Bekki focused and tried to make contact. The Pegasus mare turned tired and pain-filled eyes to her. Then the connection happened, and she realised. Three lives now. She saw the picture in her mind and tried to make sense of the tangle of limbs and bodies. She thought, and asked the mare a direct question.

Save foals. Take pain away. Do it.

"I understand." Bekki said. "I'll try not to hurt you – or them." Then she turned to Sophie.

"You know about horses. How often does a mare have twins?"

Sophie blinked with tiredness. Then the implications hit her.

"You mean..."

"Twins. And tangled. Both Pegasii, too. I saw the wings."

Bekki called for Grindguts.

"Yes, love?"

"Run me a message to the nearest Clacks tower." she said. "For my mother. Reversed charges. She said I could do it in an emergency. Tell her: Pegasus mare. Dystocia. Twin foals. The wings make normal birth dangerous. I want her to guide me through a Caesarean. What do I need to do and how? Wait – I'll write it down. Wait for a reply and bring it straight back. Got that?"

"Bekki. You want to – open her up? Go in directly?" Sophie said.

"Might need to yet. Stacey. You need to know. If we have to do this it's hazardous to the mother. But at least the foals live."

The older witch nodded, sadly.

"You've done this before. Bekki?" Apricity asked. Bekki decided to hedge a little.

"Helped with one at the Zoo, yes. And that was a zebra, Sophie. Related species."

Sophie nodded. Bekki did not add that she'd just pretty much watched, while her mother did one. That had been a single foal, awkwardly presented. But mother and foal had both lived.

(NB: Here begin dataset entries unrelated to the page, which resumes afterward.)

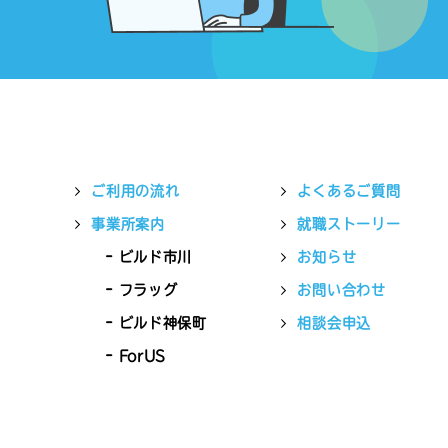
ご利用の流れ
よくあるご質問
事業所案内
就職ストーリー
ビルド市川
お知らせ
フラッグ
お問い合わせ
ビルド神保町
相談会申込
ForUS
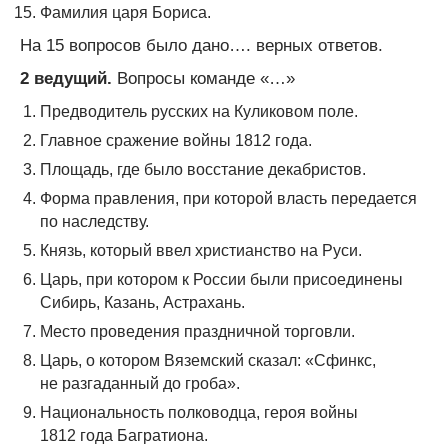
Фамилия царя Бориса.
На 15 вопросов было дано…. верных ответов.
2 ведущий.
Вопросы команде «…»
Предводитель русских на Куликовом поле.
Главное сражение войны 1812 года.
Площадь, где было восстание декабристов.
Форма правления, при которой власть передается
по наследству.
Князь, который ввел христианство на Руси.
Царь, при котором к России были присоединены
Сибирь, Казань, Астрахань.
Место проведения праздничной торговли.
Царь, о котором Вяземский сказал: «Сфинкс,
не разгаданный до гроба».
Национальность полководца, героя войны
1812 года Багратиона.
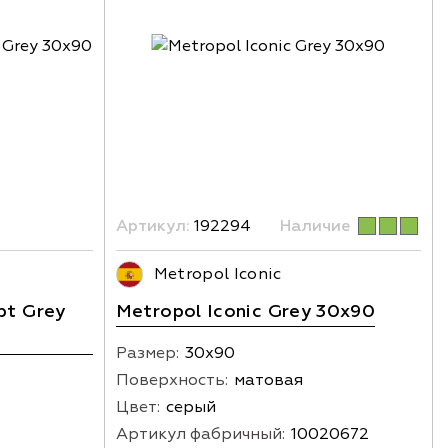
Артикул:
192294
Наличие
Metropol Iconic
pt Grey
Metropol Iconic Grey 30x90
Размер:
30х90
Поверхность:
матовая
Цвет:
серый
Артикул фабричный:
10020672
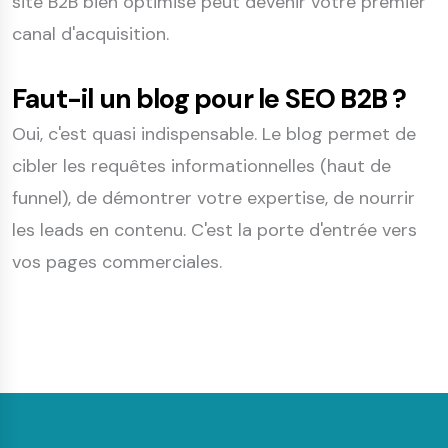
site B2B bien optimisé peut devenir votre premier
canal d'acquisition.
Faut-il un blog pour le SEO B2B ?
Oui, c'est quasi indispensable. Le blog permet de
cibler les requêtes informationnelles (haut de
funnel), de démontrer votre expertise, de nourrir
les leads en contenu. C'est la porte d'entrée vers
vos pages commerciales.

While waiting for the reply, Bekki examined the mother herself. Stripped down and greased, and reaching as far inside as she possibly could, as she feared, a foal was jammed in there. Wrong way round and with at least one wing opened out and blocking the passage. It was potentially stuck like an arrow with a barb. Or opening an umbrella indoors and trying to get it through a door, wrong way round. And the mare was contracting... this meant either the stray wing would tear the tissues, or it would be irreversably damaged rendering it useless for flight, or both. And she couldn't reach far enough in to flatten it down against the foal's body...

"Sophie. Get me some oil of guafinesia(3), could you? You know the one. It's an essence distilled from one of Mistress Weatherwax's special herbs, and yes, mayhersoulhave merccyontheGods. I need a small-bore syringe too. Thanks. Quick as you can."

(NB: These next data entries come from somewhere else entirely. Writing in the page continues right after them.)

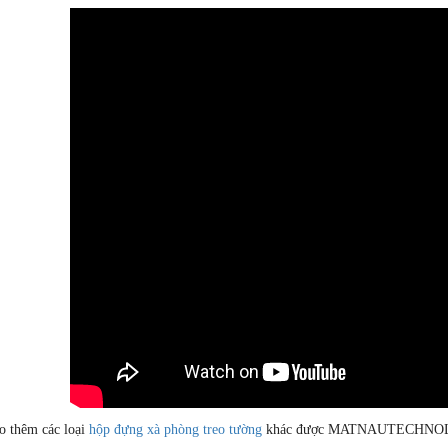
 thêm các loại
hộp đựng xà phòng treo tường
khác được MATNAUTECHNOLO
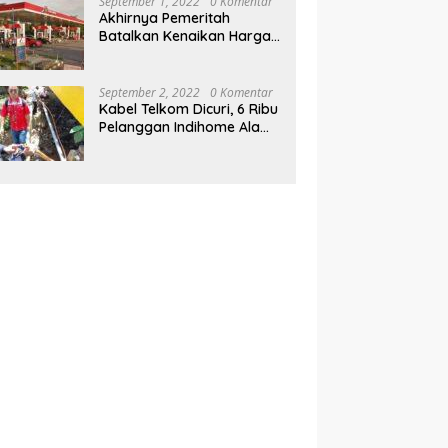
September 1, 2022
0 Komentar
Akhirnya Pemeritah
Batalkan Kenaikan Harga
BBM, Pertamax Turbo,
Pertamina Dex dan Dexlite
Turun , Ini Daftarnya
September 2, 2022
0 Komentar
Kabel Telkom Dicuri, 6 Ribu
Pelanggan Indihome Alami
Gangguan Kendari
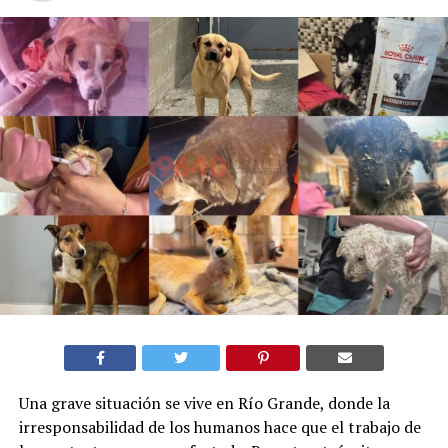
Una grave situación se vive en Río Grande, donde la
irresponsabilidad de los humanos hace que el trabajo de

Bekki explained what she was going to do. Inject a strong sedative, almost a paralysing agent, directly into the uterine tissue to act like a desperate brake on the labour contractions. The mother would get some relief, the foals would remain sustained, for the moment, in the uterus, without being flooded with hormones of alarm and distress, and then they could consider sedating the mother sufficiently to allow for her to be gently dropped onto her side to make a caesarean birth possible. To take the immediate distress away, hold everything in a sort of stasis for now, and to wait for the advice from Bekki's mother, who had done loads of caesareans. They were a regular thing at the Zoo.

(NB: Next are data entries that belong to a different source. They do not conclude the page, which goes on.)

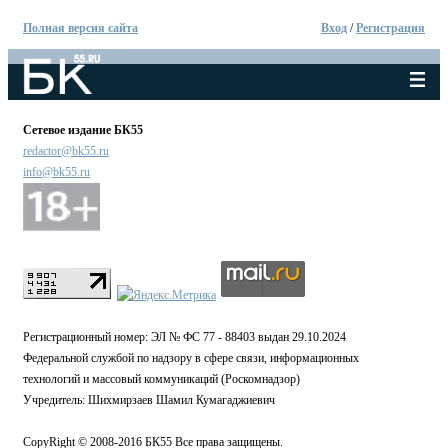
Полная версия сайта
Вход
/
Регистрация
Сетевое издание БК55
redactor@bk55.ru
info@bk55.ru
Регистрационный номер: ЭЛ № ФС 77 - 88403 выдан 29.10.2024
Федеральной службой по надзору в сфере связи, информационных
технологий и массовый коммуникаций (Роскомнадзор)
Учредитель: Шихмирзаев Шамил Кумагаджиевич
CopyRight © 2008-2016 БК55 Все права защищены.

Very, very, carefully, and intently focused, Bekki went back inside the mare with the syringe. The last thing she wanted to do was to prick her finger. Or into the foal, whose hindlegs projected some way into the birth canal but, because of the opened wing, could go no further. Is this another reason why Pegasii died out in Nature?, she thought. And she had to put it in the right places... with intense care, she injected the anaesthesia regularly in three or four places, carefully judging the amount she was putting into each. With surprising speed, the contractions ceased. She checked what she could again: the foal she could reach was still alive. Good. A stillbirth was no fun for anybody. Very carefully, she extracted her arm and the syringe. She checked her arm: all manner of things she preferred not to think about, but no blood. So nothing torn in there. Yet.

"We wait now?" Sophie asked.

"We wait." Bekki confirmed. The four witches waited together.

Then a blurred streak of pixels somehow bearing a Clacks flimsy shot into the stable. Grindguts passed it up to Bekki.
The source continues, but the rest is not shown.